Все это было сказано не без достоинства, поразившего де ля Кальпренеда.
– Милостивый государь, – заговорил граф после минутного размышления, – я ценю ваше доброе намерение,
– Итак, – продолжал барон, строго обдумывая каждое свое слово, – вы спокойно смотрите на последствия моего заявления о пропаже? Например, если полиция сделает в вашей квартире обыск?
– Как обыск?!
– Разумеется, первое, к чему приступит следователь, это к обыску у вас, так как вор вошел в вашу квартиру и мог спрятать в ней ожерелье, и если, к несчастью, оно будет найдено…
– Вы очень хорошо знаете, что это невозможно. Если даже мой камердинер и совершил кражу и потом вошел в мою квартиру, он не мог оставить в ней украденного; это слишком нелепо! Да нелепо и то, что он входил ко мне, если ему было так легко выйти на улицу и скрыться.
– С этим, граф, я вполне согласен. Вероятно, вашего камердинера никто и не станет обвинять.
– Кого же обвинят? – спросил граф, устремляя на Матапана пристальный взгляд.
Матапан ничего не ответил, но не опустил глаз перед взглядом аристократа.

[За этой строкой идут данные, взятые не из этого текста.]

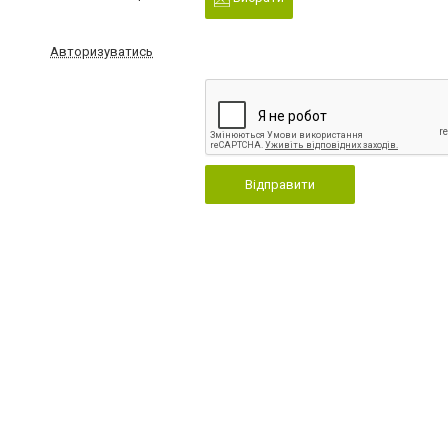
Авторизуватись
Відправити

– Говорите же, – гневно воскликнул де ля Кальпренед, – кого обвинят? Горничную моей дочери?
– Нет, вор был мужчина.
– Так, стало быть, меня или моего сына?
– Вы, граф, выше всякого подозрения.
– А сын мой может быть заподозрен? Не это ли вы хотите сказать?
Воцарилось молчание. Взволнованный граф стоял в мрачном ожидании, а Матапан не спешил с ответом.

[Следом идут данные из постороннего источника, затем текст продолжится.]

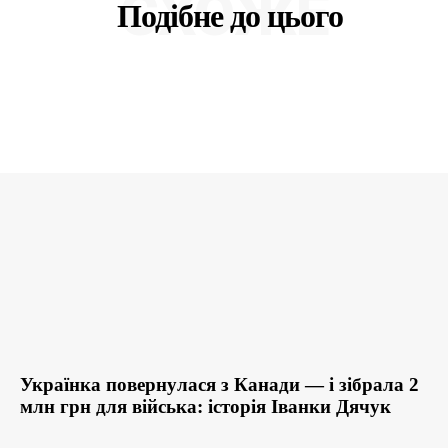
СХОЖЕ
Подібне до цього
Українка повернулася з Канади — і зібрала 2
млн грн для війська: історія Іванки Дячук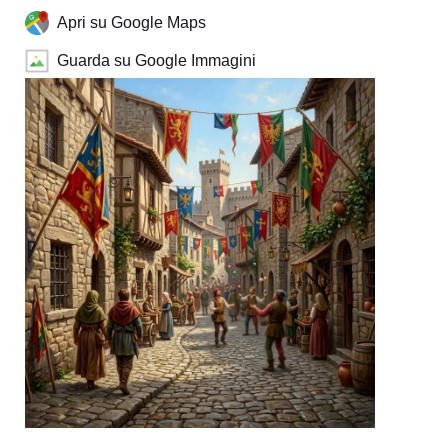
Apri su Google Maps
Guarda su Google Immagini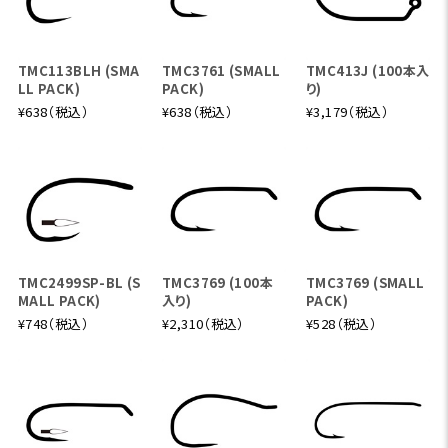
TMC113BLH (SMA
TMC3761 (SMALL
TMC413J (100本入
LL PACK)
PACK)
り)
¥638（税込）
¥638（税込）
¥3,179（税込）
TMC2499SP-BL (S
TMC3769 (100本
TMC3769 (SMALL
MALL PACK)
入り)
PACK)
¥748（税込）
¥2,310（税込）
¥528（税込）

– Наши следователи, – заговорил он наконец, – имеют обыкновение прежде формального следствия собирать частные справки об образе жизни лиц, более или менее замешанных в уголовном деле, и мнение их составляется из того, что они узнают. Чтобы возбудить подозрение следственного судьи, достаточно быть игроком или иметь долги.
– А у моего сына есть долги, и он играет. Если он должен вам, то я…
– Должен мне или нет, это дела не касается, но все знают, что у него есть долги и что он тратит больше, чем имеет.
– Но это еще недостаточная причина обвинить его в позорном поступке. Если осмелятся обвинить его, он оправдается, да еще посмотрим, осмелятся ли? Идите подавать ваше заявление, господин Матапан. Дело это должно разъясниться, и я не боюсь следствия.
– Да будет воля ваша. От души желаю, граф, чтобы вы не раскаялись в вашем настоящем решении. Я шел сюда с надеждой все уладить к обоюдной выгоде, и позвольте сказать вам на прощание, я не обратился бы к суду, если б вы благосклоннее приняли мою утреннюю просьбу.